══ Available data ══

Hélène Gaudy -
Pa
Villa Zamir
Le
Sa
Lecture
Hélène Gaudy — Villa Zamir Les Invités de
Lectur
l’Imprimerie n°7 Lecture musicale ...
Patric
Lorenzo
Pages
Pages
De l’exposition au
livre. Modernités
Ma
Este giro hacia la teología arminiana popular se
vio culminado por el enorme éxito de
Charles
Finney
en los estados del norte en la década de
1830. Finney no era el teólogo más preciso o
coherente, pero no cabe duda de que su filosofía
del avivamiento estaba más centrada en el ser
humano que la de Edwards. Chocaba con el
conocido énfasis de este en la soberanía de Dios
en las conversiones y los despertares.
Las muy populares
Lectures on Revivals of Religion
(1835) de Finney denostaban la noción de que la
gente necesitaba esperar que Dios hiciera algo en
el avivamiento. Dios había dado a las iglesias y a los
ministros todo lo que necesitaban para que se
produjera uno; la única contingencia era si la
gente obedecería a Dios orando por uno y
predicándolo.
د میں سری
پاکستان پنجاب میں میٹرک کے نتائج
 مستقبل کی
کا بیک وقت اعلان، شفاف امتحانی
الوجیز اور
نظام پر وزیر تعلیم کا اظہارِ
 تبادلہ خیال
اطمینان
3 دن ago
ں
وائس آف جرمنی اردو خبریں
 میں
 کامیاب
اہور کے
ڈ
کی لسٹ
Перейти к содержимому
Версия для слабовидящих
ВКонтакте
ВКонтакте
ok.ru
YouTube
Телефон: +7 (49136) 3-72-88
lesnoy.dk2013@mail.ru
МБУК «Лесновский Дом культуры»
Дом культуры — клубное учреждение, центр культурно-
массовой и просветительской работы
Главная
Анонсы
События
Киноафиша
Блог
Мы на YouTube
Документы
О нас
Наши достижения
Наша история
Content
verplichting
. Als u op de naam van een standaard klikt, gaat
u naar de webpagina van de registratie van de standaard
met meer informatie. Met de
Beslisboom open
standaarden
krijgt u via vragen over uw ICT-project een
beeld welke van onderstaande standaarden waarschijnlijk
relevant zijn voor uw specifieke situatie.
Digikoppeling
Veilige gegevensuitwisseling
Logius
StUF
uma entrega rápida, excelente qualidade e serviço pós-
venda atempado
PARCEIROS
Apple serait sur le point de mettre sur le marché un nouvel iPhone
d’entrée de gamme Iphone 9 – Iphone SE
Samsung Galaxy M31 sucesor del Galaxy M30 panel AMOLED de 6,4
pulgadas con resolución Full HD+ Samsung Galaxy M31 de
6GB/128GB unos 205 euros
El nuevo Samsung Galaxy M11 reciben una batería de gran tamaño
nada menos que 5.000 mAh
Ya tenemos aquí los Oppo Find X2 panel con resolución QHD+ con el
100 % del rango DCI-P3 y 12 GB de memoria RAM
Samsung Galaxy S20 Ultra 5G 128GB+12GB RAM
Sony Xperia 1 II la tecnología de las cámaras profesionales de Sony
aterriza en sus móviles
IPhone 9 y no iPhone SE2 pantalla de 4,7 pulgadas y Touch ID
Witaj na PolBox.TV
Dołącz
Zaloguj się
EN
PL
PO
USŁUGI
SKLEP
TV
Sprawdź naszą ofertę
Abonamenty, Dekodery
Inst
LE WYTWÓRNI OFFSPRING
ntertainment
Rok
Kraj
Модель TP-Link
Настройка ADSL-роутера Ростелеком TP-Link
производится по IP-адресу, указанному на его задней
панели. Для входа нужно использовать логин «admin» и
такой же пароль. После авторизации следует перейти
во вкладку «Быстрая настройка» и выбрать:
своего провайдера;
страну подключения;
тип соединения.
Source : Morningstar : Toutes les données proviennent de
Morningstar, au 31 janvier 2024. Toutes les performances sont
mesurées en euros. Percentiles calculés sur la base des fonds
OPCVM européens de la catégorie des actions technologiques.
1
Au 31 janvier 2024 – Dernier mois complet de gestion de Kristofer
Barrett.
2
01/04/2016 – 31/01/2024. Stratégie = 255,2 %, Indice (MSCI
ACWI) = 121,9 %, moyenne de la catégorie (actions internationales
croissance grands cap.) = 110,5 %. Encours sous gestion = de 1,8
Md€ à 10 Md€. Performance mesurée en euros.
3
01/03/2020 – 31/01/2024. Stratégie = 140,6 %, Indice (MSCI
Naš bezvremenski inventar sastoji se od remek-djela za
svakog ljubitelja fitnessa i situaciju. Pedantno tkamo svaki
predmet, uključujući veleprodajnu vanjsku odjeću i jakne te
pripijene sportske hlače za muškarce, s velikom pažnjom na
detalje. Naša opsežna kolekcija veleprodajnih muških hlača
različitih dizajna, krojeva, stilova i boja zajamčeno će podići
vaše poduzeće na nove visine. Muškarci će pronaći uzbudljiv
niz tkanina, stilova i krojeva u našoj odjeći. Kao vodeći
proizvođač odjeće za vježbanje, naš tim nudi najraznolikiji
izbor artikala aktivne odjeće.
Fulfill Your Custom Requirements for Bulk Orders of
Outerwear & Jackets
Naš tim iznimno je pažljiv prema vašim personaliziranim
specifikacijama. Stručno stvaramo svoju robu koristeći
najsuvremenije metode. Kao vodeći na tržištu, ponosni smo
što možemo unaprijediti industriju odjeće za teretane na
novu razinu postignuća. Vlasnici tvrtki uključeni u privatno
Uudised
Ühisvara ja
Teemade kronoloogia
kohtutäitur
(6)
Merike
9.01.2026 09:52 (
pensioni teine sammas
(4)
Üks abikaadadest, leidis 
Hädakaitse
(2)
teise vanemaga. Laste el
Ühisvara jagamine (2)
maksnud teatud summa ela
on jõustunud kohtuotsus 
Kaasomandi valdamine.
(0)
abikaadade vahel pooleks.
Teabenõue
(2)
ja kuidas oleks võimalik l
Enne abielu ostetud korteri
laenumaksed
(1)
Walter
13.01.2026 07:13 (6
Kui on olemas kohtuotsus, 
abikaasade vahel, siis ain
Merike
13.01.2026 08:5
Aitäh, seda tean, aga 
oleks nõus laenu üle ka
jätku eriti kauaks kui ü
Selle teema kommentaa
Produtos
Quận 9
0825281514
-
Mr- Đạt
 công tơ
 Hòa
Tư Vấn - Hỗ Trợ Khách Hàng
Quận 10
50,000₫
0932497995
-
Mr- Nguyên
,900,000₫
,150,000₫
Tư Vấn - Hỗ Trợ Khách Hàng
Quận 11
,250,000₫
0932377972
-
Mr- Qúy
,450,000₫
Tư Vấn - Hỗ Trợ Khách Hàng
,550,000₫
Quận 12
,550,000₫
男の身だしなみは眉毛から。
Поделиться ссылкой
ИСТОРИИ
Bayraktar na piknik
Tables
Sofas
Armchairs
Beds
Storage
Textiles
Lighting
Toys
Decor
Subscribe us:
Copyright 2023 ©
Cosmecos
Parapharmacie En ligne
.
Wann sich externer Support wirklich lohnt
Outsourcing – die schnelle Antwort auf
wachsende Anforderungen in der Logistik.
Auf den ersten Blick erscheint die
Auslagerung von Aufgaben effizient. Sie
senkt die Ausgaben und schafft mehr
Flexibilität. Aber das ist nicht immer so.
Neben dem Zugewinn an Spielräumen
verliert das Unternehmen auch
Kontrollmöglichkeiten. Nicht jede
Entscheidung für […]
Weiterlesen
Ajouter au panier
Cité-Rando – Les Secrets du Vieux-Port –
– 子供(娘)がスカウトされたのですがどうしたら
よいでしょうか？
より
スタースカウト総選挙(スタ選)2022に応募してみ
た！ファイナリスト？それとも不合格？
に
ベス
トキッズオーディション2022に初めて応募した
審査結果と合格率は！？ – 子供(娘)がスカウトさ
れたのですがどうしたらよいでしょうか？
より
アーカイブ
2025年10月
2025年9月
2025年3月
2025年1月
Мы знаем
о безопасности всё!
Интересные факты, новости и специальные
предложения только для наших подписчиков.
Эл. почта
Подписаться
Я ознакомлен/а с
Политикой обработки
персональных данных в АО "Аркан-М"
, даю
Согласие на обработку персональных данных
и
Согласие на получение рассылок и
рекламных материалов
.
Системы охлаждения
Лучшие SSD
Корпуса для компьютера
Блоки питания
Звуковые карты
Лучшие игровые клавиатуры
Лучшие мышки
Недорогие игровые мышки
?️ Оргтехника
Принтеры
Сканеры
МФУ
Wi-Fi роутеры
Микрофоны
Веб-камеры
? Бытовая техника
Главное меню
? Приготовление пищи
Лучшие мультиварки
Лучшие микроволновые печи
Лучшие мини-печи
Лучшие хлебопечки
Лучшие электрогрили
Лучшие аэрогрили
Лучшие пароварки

═══

From the opening line of the data above through the line holding "1830. Finney no era el teólogo más preciso o", give every line again exactly as it stands.

— Answer section —
Hélène Gaudy -
Pa
Villa Zamir
Le
Sa
Lecture
Hélène Gaudy — Villa Zamir Les Invités de
Lectur
l’Imprimerie n°7 Lecture musicale ...
Patric
Lorenzo
Pages
Pages
De l’exposition au
livre. Modernités
Ma
Este giro hacia la teología arminiana popular se
vio culminado por el enorme éxito de
Charles
Finney
en los estados del norte en la década de
1830. Finney no era el teólogo más preciso o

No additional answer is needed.